_WORK INSTRUCTIONS_
When the string "City" appears in a line of the records, show the whole line.
---------------
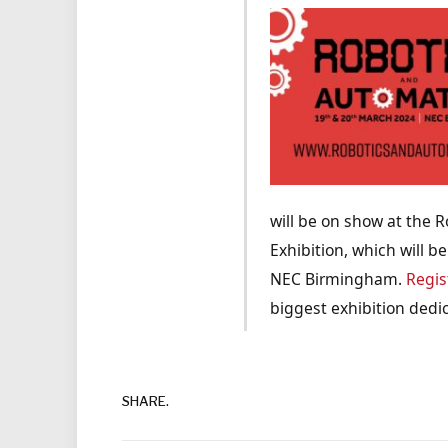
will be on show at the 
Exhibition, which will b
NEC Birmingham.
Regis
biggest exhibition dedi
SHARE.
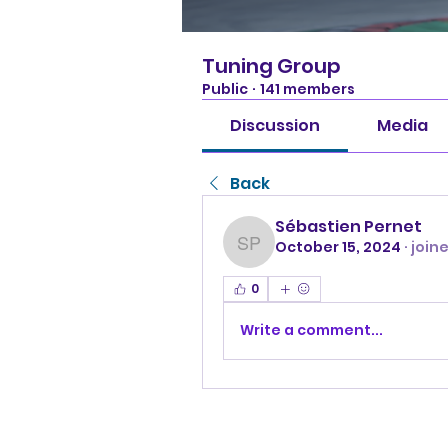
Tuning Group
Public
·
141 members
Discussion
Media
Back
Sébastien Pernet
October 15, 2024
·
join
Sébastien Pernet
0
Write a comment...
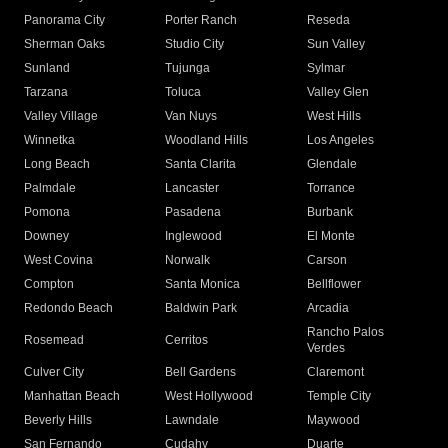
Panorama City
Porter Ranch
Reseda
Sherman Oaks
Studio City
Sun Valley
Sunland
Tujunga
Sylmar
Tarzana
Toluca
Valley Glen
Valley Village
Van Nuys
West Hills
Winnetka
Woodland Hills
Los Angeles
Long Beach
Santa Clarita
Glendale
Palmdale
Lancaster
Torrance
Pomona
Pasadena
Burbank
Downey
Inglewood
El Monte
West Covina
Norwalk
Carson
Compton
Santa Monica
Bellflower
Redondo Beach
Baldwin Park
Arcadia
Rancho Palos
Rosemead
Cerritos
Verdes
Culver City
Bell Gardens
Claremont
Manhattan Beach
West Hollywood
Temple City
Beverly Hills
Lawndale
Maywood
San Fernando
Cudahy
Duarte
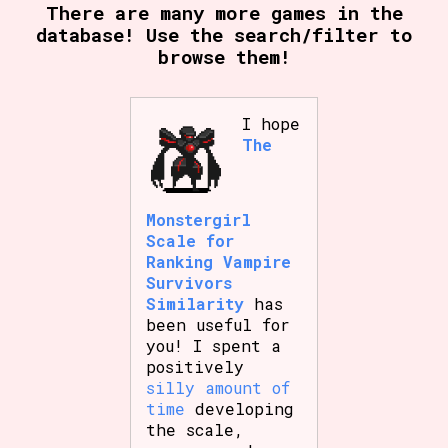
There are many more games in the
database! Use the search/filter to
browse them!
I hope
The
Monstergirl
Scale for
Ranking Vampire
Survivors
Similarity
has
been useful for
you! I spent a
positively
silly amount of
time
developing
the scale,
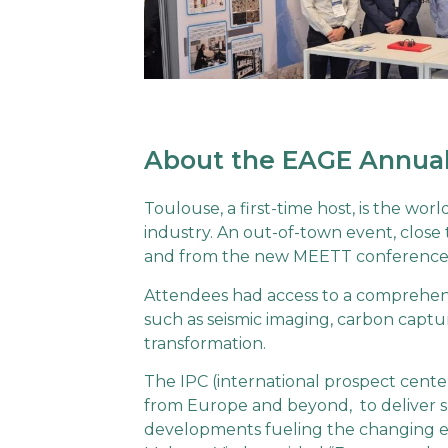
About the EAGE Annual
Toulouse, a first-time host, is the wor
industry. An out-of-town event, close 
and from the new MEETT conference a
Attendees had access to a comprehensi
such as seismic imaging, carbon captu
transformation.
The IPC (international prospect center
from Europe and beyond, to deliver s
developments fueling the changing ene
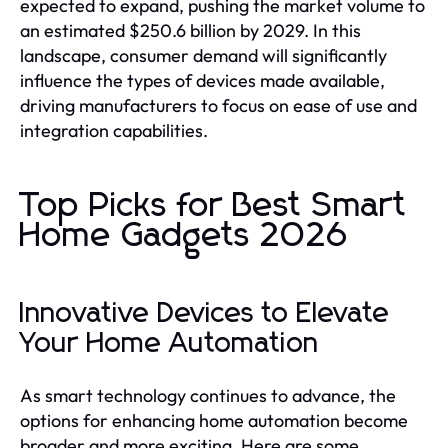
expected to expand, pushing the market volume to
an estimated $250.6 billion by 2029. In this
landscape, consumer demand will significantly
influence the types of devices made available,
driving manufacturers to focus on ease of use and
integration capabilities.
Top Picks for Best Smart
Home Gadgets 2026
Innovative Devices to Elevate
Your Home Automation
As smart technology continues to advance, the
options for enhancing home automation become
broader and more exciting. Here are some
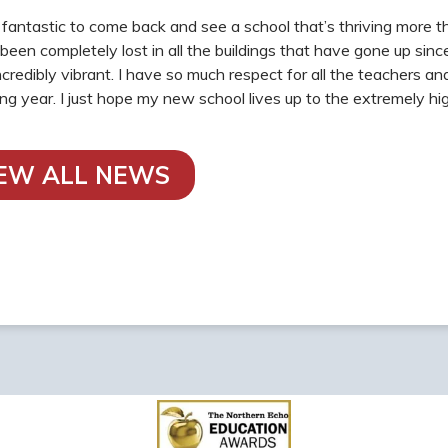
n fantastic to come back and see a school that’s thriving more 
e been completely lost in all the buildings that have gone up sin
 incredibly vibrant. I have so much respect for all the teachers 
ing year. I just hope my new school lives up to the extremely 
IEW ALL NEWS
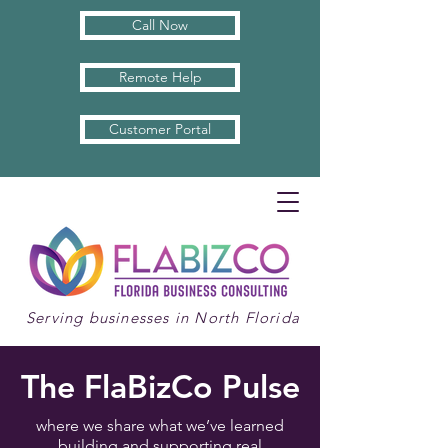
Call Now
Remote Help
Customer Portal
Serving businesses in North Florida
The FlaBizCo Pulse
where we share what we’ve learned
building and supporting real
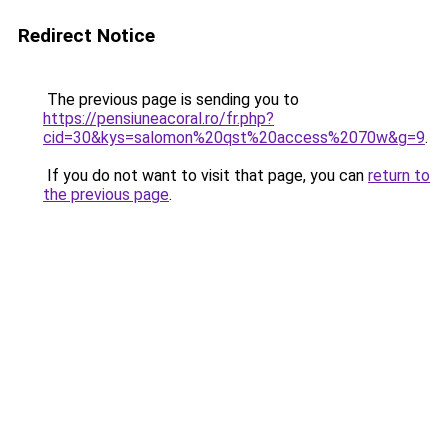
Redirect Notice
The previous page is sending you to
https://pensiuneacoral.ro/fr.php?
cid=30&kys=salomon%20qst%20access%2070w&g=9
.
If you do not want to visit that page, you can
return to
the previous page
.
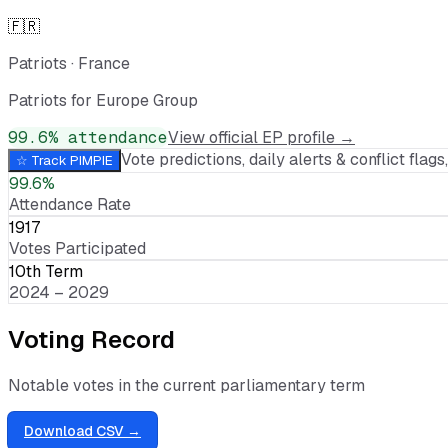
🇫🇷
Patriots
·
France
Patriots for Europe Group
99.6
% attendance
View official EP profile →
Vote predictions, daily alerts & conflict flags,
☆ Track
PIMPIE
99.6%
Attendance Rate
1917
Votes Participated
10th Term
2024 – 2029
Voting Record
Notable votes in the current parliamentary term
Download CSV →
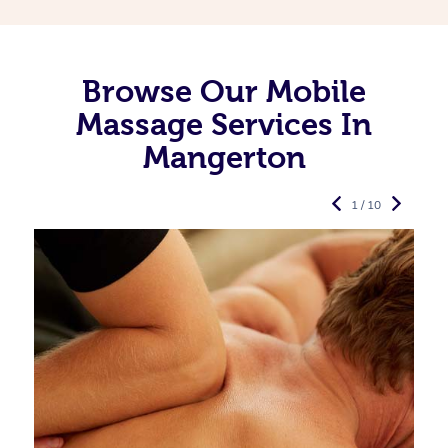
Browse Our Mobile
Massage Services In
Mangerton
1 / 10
---------------
_ANSWER SPACE_
Panorama City
Studio City
Culver City
Temple City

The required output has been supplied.